Volcanoes are surface manifestation of internal activity of planets and satellites. In planetary explorations the primarily available data source would be the surface images so that the volcanoes identified on the surface are unique window into the interior. This argument is particularly significant in icy bodies of the outer solar system because exploration data are so limited except for the surface images. Up to now several types of surface morphology have been considered as a product of cryovolcanism. In this presentation I will focus on the general aspects of the cryovolcanism in comparison to the silicate volcanism and would like to emphasize the significant role of hydrate phase in cryovolcanism.

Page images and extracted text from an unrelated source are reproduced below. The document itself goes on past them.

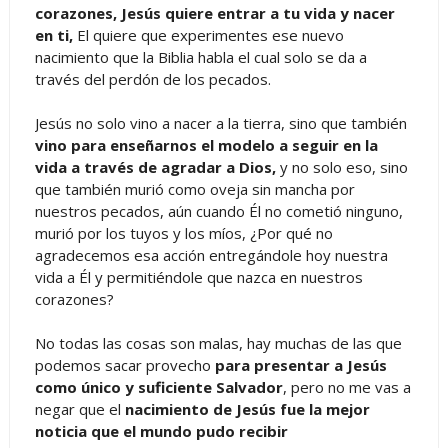
corazones, Jesús quiere entrar a tu vida y nacer
en ti,
El quiere que experimentes ese nuevo
nacimiento que la Biblia habla el cual solo se da a
través del perdón de los pecados.
Jesús no solo vino a nacer a la tierra, sino que también
vino para enseñarnos el modelo a seguir en la
vida a través de agradar a Dios,
y no solo eso, sino
que también murió como oveja sin mancha por
nuestros pecados, aún cuando Él no cometió ninguno,
murió por los tuyos y los míos, ¿Por qué no
agradecemos esa acción entregándole hoy nuestra
vida a Él y permitiéndole que nazca en nuestros
corazones?
No todas las cosas son malas, hay muchas de las que
podemos sacar provecho
para presentar a Jesús
como único y suficiente Salvador
, pero no me vas a
negar que el
nacimiento de Jesús fue la mejor
noticia que el mundo pudo recibir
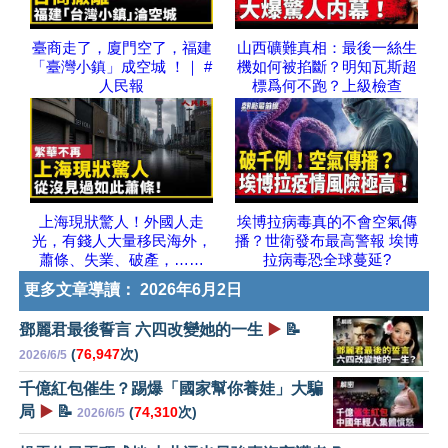
臺商走了，廈門空了，福建
山西礦難真相：最後一絲生
「臺灣小鎮」成空城 ！｜ #
機如何被掐斷？明知瓦斯超
人民報
標爲何不跑？上級檢查
上海現狀驚人！外國人走
埃博拉病毒真的不會空氣傳
光，有錢人大量移民海外，
播？世衛發布最高警報 埃博
蕭條、失業、破產，……
拉病毒恐全球蔓延?
更多文章導讀：
2026年6月2日
鄧麗君最後誓言 六四改變她的一生
▶️
📝
(
76,947
次)
2026/6/5
千億紅包催生？踢爆「國家幫你養娃」大騙
局
▶️
📝
(
74,310
次)
2026/6/5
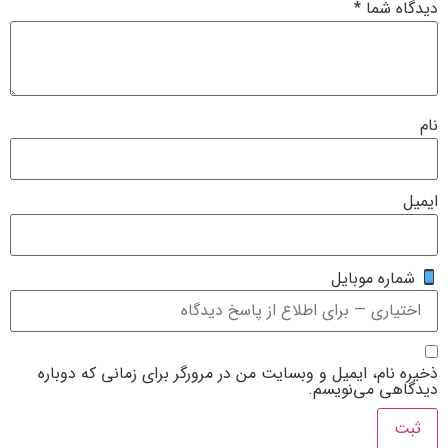
یت من در مرورگر برای زمانی که دوباره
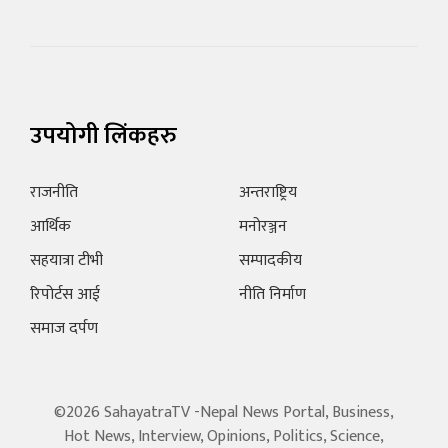
उपयोगी लिंकहरु
राजनीति
अन्तराष्ट्रिय
आर्थिक
मनोरञ्जन
सहयात्रा टीभी
सम्पादकीय
रिपोर्टस आई
नीति निर्माण
समाज दर्पण
©2026 SahayatraTV -Nepal News Portal, Business,
Hot News, Interview, Opinions, Politics, Science,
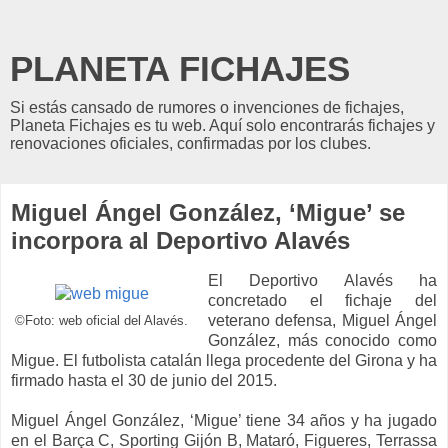
PLANETA FICHAJES
Si estás cansado de rumores o invenciones de fichajes,
Planeta Fichajes es tu web. Aquí solo encontrarás fichajes y
renovaciones oficiales, confirmadas por los clubes.
Miguel Ángel González, ‘Migue’ se
incorpora al Deportivo Alavés
El Deportivo Alavés ha
concretado el fichaje del
veterano defensa, Miguel Ángel
©Foto: web oficial del Alavés.
González, más conocido como
Migue. El futbolista catalán llega procedente del Girona y ha
firmado hasta el 30 de junio del 2015.
Miguel Ángel González, ‘Migue’ tiene 34 años y ha jugado
en el Barça C, Sporting Gijón B, Mataró, Figueres, Terrassa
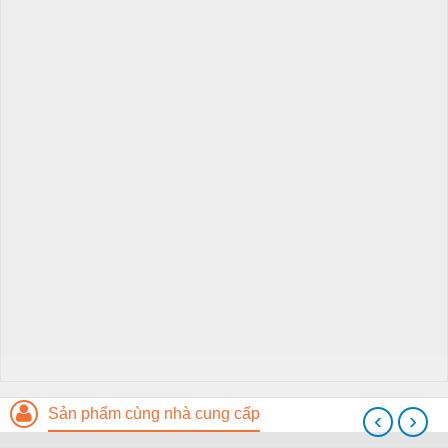
Sản phẩm cùng nhà cung cấp
‹
›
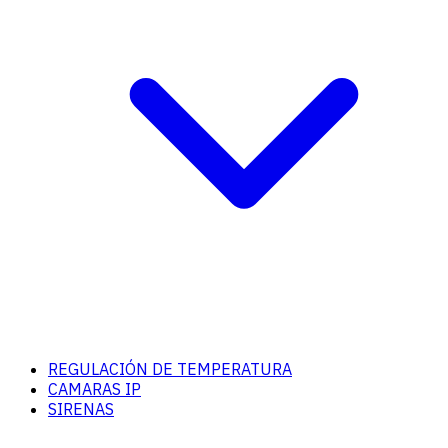
REGULACIÓN DE TEMPERATURA
CAMARAS IP
SIRENAS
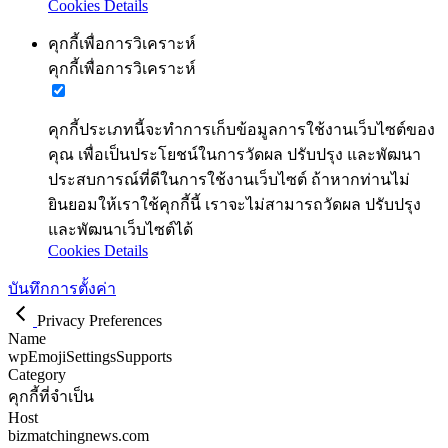
Cookies Details
คุกกี้เพื่อการวิเคราะห์
คุกกี้เพื่อการวิเคราะห์
คุกกี้ประเภทนี้จะทำการเก็บข้อมูลการใช้งานเว็บไซต์ของ
คุณ เพื่อเป็นประโยชน์ในการวัดผล ปรับปรุง และพัฒนา
ประสบการณ์ที่ดีในการใช้งานเว็บไซต์ ถ้าหากท่านไม่
ยินยอมให้เราใช้คุกกี้นี้ เราจะไม่สามารถวัดผล ปรับปรุง
และพัฒนาเว็บไซต์ได้
Cookies Details
บันทึกการตั้งค่า
Privacy Preferences
Name
wpEmojiSettingsSupports
Category
คุกกี้ที่จำเป็น
Host
bizmatchingnews.com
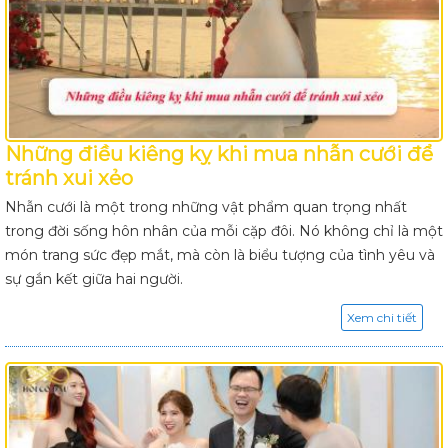
Những điều kiêng kỵ khi mua nhẫn cưới để
tránh xui xẻo
Nhẫn cưới là một trong những vật phẩm quan trọng nhất
trong đời sống hôn nhân của mỗi cặp đôi. Nó không chỉ là một
món trang sức đẹp mắt, mà còn là biểu tượng của tình yêu và
sự gắn kết giữa hai người.
Xem chi tiết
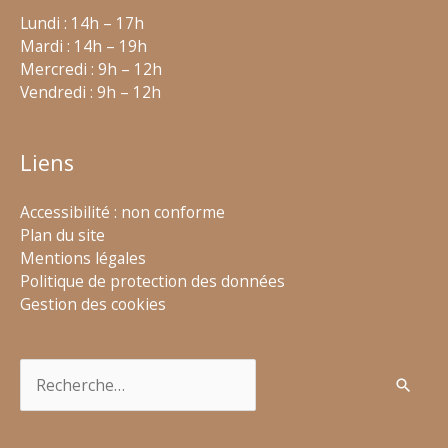
Lundi : 14h – 17h
Mardi : 14h – 19h
Mercredi : 9h – 12h
Vendredi : 9h – 12h
Liens
Accessibilité : non conforme
Plan du site
Mentions légales
Politique de protection des données
Gestion des cookies
Rechercher :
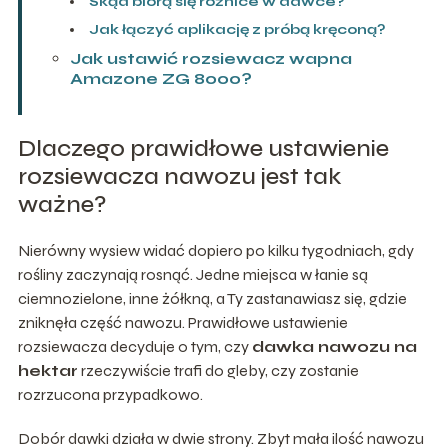
Skąd biorą się różnice w dawce?
Jak łączyć aplikację z próbą kręconą?
Jak ustawić rozsiewacz wapna
Amazone ZG 8000?
Dlaczego prawidłowe ustawienie
rozsiewacza nawozu jest tak
ważne?
Nierówny wysiew widać dopiero po kilku tygodniach, gdy
rośliny zaczynają rosnąć. Jedne miejsca w łanie są
ciemnozielone, inne żółkną, a Ty zastanawiasz się, gdzie
zniknęła część nawozu. Prawidłowe ustawienie
rozsiewacza decyduje o tym, czy
dawka nawozu na
hektar
rzeczywiście trafi do gleby, czy zostanie
rozrzucona przypadkowo.
Dobór dawki działa w dwie strony. Zbyt mała ilość nawozu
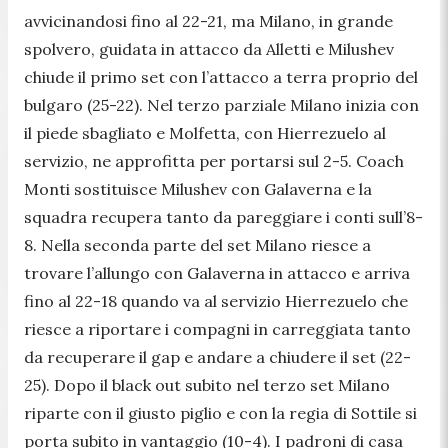
avvicinandosi fino al 22-21, ma Milano, in grande
spolvero, guidata in attacco da Alletti e Milushev
chiude il primo set con l’attacco a terra proprio del
bulgaro (25-22). Nel terzo parziale Milano inizia con
il piede sbagliato e Molfetta, con Hierrezuelo al
servizio, ne approfitta per portarsi sul 2-5. Coach
Monti sostituisce Milushev con Galaverna e la
squadra recupera tanto da pareggiare i conti sull’8-
8. Nella seconda parte del set Milano riesce a
trovare l’allungo con Galaverna in attacco e arriva
fino al 22-18 quando va al servizio Hierrezuelo che
riesce a riportare i compagni in carreggiata tanto
da recuperare il gap e andare a chiudere il set (22-
25). Dopo il black out subito nel terzo set Milano
riparte con il giusto piglio e con la regia di Sottile si
porta subito in vantaggio (10-4). I padroni di casa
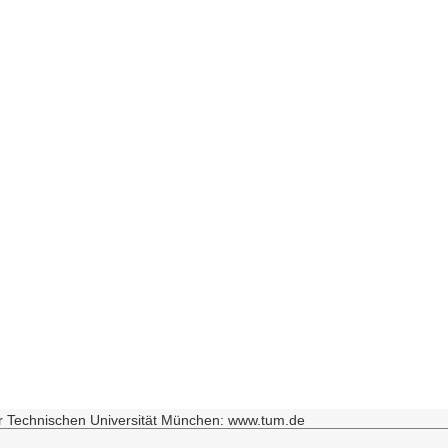
r Technischen Universität München: www.tum.de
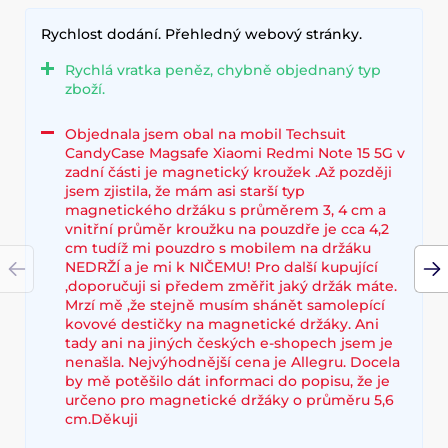
Rychlost dodání. Přehledný webový stránky.
Rychlá vratka peněz, chybně objednaný typ
zboží.
Objednala jsem obal na mobil Techsuit
CandyCase Magsafe Xiaomi Redmi Note 15 5G v
zadní části je magnetický kroužek .Až později
jsem zjistila, že mám asi starší typ
magnetického držáku s průměrem 3, 4 cm a
vnitřní průměr kroužku na pouzdře je cca 4,2
cm tudíž mi pouzdro s mobilem na držáku
NEDRŽÍ a je mi k NIČEMU! Pro další kupující
,doporučuji si předem změřit jaký držák máte.
Mrzí mě ,že stejně musím shánět samolepící
kovové destičky na magnetické držáky. Ani
tady ani na jiných českých e-shopech jsem je
nenašla. Nejvýhodnější cena je Allegru. Docela
by mě potěšilo dát informaci do popisu, že je
určeno pro magnetické držáky o průměru 5,6
cm.Děkuji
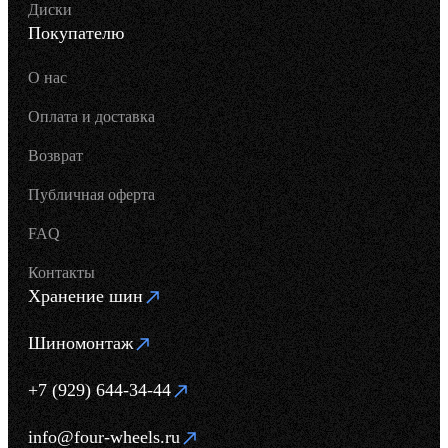
Диски
Покупателю
О нас
Оплата и доставка
Возврат
Публичная оферта
FAQ
Контакты
Хранение шин
Шиномонтаж
+7 (929) 644-34-44
info@four-wheels.ru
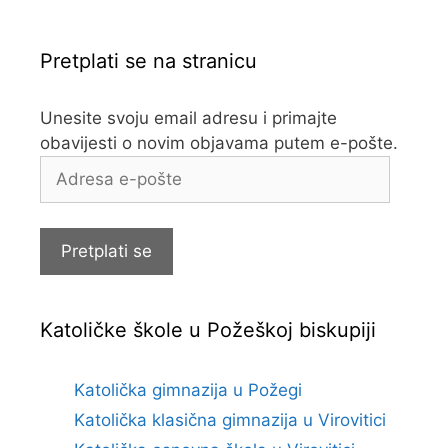
Pretplati se na stranicu
Unesite svoju email adresu i primajte
obavijesti o novim objavama putem e-pošte.
Adresa
e-
pošte
Pretplati se
Katoličke škole u Požeškoj biskupiji
Katolička gimnazija u Požegi
Katolička klasična gimnazija u Virovitici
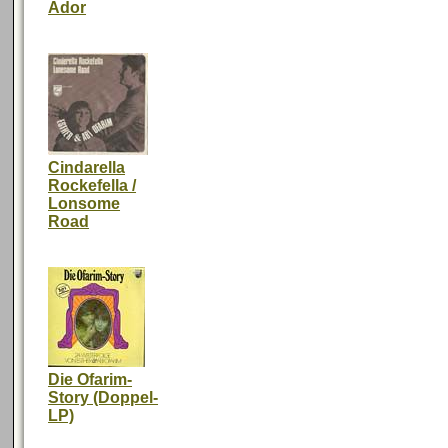
Ador
Cindarella
Rockefella /
Lonsome
Road
Die Ofarim-
Story (Doppel-
LP)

Similarities and dissimilarities between cryovolcanism and silicate volcanism:There exist a lot of similarities between ice and silicate minerals such as the rheological properties and the melting relationship. The depression of the melting point in the existence of accessary components in both systems should play an important role in promoting differentiation. The critical difference is the pressure dependence of the melting temperature and the density contrast between liquid and solid phase. Since water magma is not buoyant in the icy lithosphere this density reversal requires special mechanism for driving water magma to the surface. This situation is, however similar to the continental basalt volcanism. In the icy satellites the stress field in the outer lithosphere plays an important role. Both exogenetic origin such as tidal forcing and endogenous origin such as thermal stress and volume change driven by phase change would be

Significant role of hydrate phase in cryovolcanism: Hydrate is a common phase in the multicomponent system including H2O. It is stable at higher pressure so that it should be an important constituent phase while it decomposes near surface. This may result in explosive behavior because the decomposition is associated with generation of gas phase. Although a lot of combination of the components form various hydrate phases, there exist two planetologically significant end-members, CO2 hydrate and CH4 hydrate. These two have contrasting nature in terms of the density, which would cause different evolution path in the material differentiation.